> Task instructions
Return each line of the records below that contains the word "should".

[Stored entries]
»»

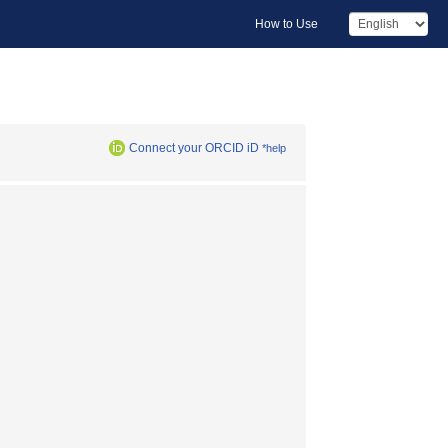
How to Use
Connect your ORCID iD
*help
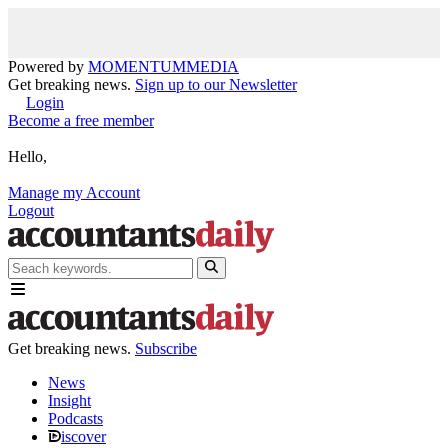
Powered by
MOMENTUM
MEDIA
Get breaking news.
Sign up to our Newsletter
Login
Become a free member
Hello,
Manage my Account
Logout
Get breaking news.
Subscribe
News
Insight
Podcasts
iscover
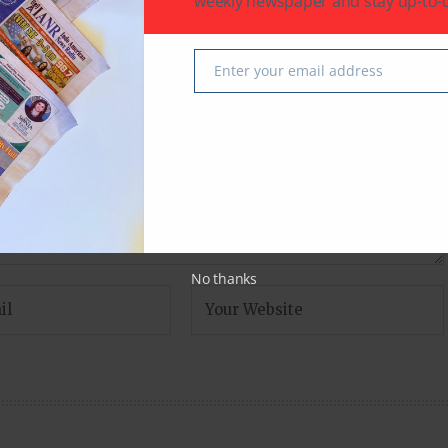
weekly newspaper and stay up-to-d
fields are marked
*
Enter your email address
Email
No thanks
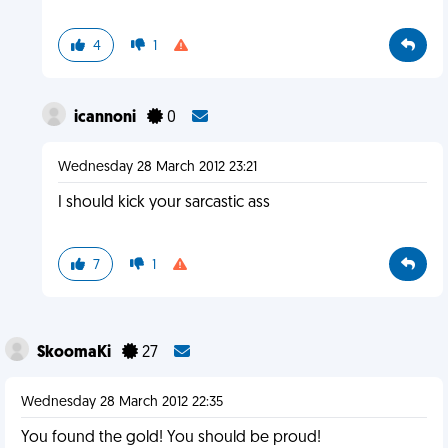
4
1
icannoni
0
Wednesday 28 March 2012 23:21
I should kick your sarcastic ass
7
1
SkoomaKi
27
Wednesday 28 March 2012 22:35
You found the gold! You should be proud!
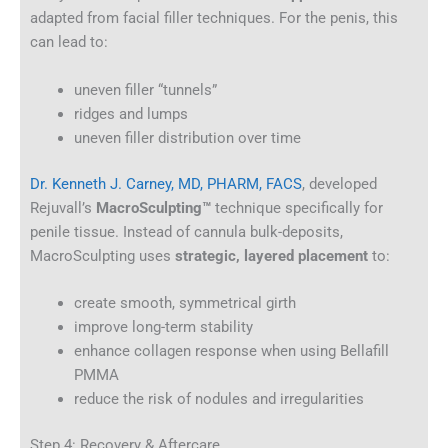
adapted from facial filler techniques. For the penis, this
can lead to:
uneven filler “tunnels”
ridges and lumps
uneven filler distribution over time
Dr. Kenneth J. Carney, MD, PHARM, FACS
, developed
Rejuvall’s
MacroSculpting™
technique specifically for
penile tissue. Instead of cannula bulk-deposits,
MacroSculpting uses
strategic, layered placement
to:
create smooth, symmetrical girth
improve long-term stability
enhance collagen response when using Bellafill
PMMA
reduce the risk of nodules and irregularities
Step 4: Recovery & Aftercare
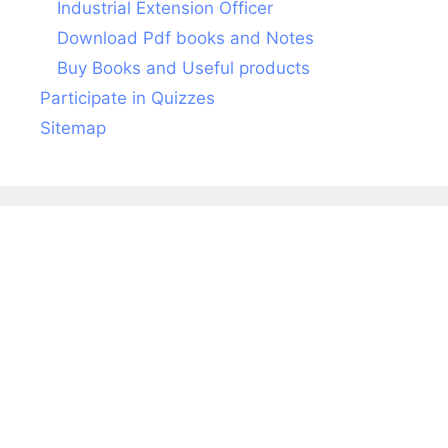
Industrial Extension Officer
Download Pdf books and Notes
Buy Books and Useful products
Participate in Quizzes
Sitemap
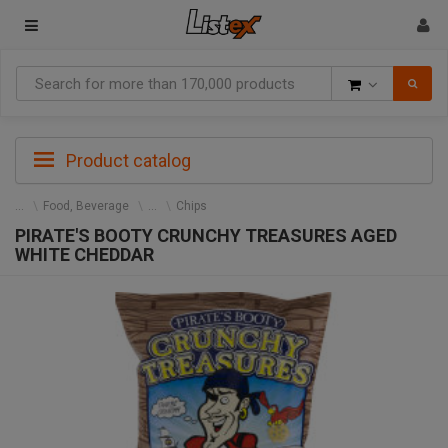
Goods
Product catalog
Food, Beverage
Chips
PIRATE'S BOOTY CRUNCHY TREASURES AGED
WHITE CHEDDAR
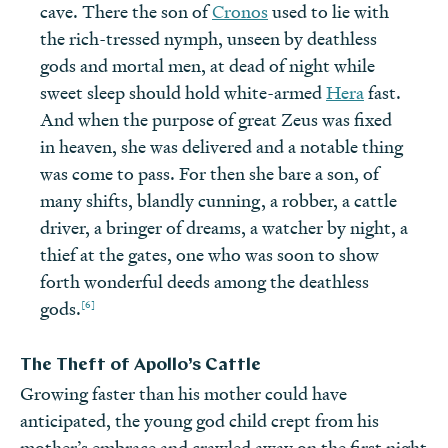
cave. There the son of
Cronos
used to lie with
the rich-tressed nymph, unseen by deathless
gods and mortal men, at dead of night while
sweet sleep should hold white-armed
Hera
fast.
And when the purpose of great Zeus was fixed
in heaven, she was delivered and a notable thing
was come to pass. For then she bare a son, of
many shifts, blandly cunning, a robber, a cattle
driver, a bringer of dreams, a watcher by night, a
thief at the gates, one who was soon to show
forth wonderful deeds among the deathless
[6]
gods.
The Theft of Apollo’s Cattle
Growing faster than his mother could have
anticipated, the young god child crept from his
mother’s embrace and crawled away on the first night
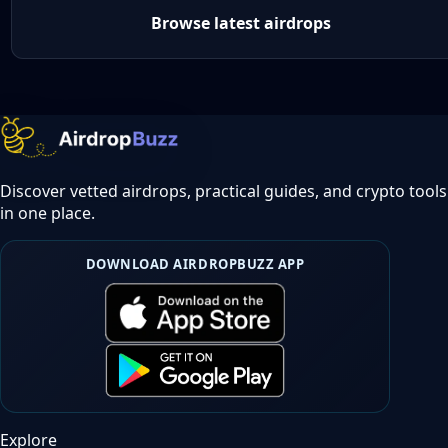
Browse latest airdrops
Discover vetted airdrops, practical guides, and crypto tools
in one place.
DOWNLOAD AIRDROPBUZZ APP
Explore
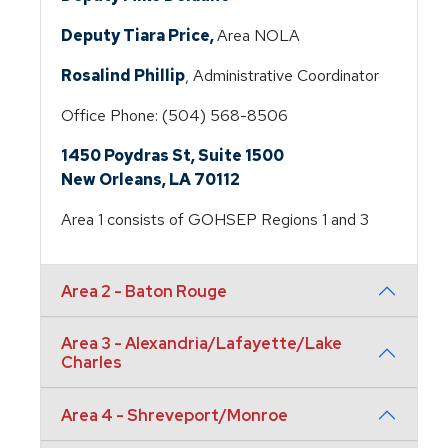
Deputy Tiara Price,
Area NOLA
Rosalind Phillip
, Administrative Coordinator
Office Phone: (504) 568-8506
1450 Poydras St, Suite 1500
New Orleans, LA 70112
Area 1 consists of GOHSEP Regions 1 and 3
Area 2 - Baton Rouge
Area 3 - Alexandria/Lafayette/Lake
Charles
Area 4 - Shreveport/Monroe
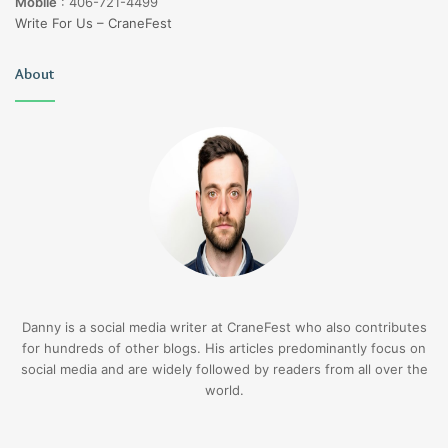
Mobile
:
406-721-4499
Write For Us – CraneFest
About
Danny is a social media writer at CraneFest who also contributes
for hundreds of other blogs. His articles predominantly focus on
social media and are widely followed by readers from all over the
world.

««
»»

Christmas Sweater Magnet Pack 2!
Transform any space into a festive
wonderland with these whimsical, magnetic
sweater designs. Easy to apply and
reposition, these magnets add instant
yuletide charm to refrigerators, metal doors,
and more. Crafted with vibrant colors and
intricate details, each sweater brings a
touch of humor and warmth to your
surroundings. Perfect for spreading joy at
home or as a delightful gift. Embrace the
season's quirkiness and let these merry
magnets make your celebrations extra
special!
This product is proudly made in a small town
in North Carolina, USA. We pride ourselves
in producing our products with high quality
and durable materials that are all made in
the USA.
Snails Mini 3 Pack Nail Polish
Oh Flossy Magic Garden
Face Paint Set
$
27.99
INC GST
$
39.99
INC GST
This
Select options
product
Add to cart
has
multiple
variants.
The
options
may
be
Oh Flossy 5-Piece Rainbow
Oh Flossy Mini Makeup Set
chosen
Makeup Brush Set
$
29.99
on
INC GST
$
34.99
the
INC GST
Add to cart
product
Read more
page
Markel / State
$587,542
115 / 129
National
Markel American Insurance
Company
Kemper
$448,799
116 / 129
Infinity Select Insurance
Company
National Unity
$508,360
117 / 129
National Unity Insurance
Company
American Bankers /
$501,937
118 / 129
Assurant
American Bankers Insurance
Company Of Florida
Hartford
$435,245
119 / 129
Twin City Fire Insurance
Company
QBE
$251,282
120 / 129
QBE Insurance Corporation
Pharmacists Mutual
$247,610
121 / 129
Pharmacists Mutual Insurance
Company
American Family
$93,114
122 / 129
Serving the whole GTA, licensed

««
»»

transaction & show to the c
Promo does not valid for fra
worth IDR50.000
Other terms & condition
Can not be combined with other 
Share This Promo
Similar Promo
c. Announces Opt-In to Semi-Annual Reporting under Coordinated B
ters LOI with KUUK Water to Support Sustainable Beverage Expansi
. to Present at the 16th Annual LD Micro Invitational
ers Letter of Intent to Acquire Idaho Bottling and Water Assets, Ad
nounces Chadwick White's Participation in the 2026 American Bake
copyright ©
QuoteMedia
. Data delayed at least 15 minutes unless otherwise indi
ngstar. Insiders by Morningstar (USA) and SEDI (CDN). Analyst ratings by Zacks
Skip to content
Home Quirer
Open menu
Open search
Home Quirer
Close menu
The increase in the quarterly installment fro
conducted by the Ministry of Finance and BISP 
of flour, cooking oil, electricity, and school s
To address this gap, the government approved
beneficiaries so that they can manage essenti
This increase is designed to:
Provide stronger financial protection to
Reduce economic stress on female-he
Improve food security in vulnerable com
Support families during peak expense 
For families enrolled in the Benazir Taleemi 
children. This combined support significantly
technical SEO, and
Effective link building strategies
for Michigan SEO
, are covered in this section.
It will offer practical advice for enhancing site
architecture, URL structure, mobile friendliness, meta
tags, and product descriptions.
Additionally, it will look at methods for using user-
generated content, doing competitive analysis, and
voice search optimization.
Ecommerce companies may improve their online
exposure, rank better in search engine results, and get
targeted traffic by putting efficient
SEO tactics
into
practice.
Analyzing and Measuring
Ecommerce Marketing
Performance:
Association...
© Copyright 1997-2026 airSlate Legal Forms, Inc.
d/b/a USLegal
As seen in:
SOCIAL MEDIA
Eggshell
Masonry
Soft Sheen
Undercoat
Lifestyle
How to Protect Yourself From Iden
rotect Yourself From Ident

««

> Output
I should kick your sarcastic ass
You found the gold! You should be proud!
sweet sleep should hold white-armed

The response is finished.